Certain widgets will allow me to do:

self.widget.clicked.connect(on_click)

but doing:

self.widget.keyPressEvent.connect(on_key)

will fail saying that the object has no attribute 'connect'.

I know that sub-classing the widget and re-implementing the keyPressEvent method will allow me to respond to the event. But how can I .connect() to the keyboard event thereafter, or otherwise said, from a user context?
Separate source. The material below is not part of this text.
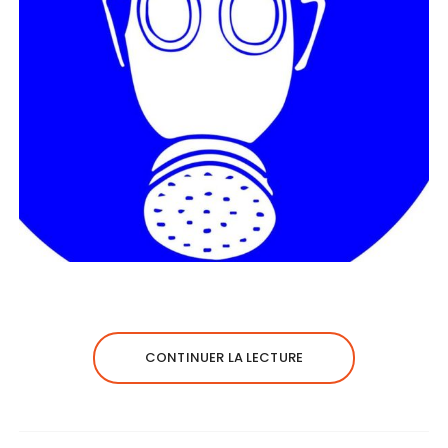
CONTINUER LA LECTURE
Correct me if I'm wrong, but keyPressEvent is not a slot so it can't be connected. You have to handle it using any of the event handlers. — f.rodrigues, Dec 15 '14 at 01:45

ekhumoro · Accepted Answer · 2018-05-01T15:56:03.057

18

Create a custom signal, and emit it from your reimplemented event handler:

class MyWidget(QtGui.QWidget):
    keyPressed = QtCore.pyqtSignal(int)

    def keyPressEvent(self, event):
        super(MyWidget, self).keyPressEvent(event)
        self.keyPressed.emit(event.key())
...

def on_key(key):
    # test for a specific key
    if key == QtCore.Qt.Key_Return:
        print('return key pressed')
    else:
        print('key pressed: %i' % key)

self.widget.keyPressed.connect(on_key)

(NB: calling the base-class implementation is required in order to keep the existing handling of events).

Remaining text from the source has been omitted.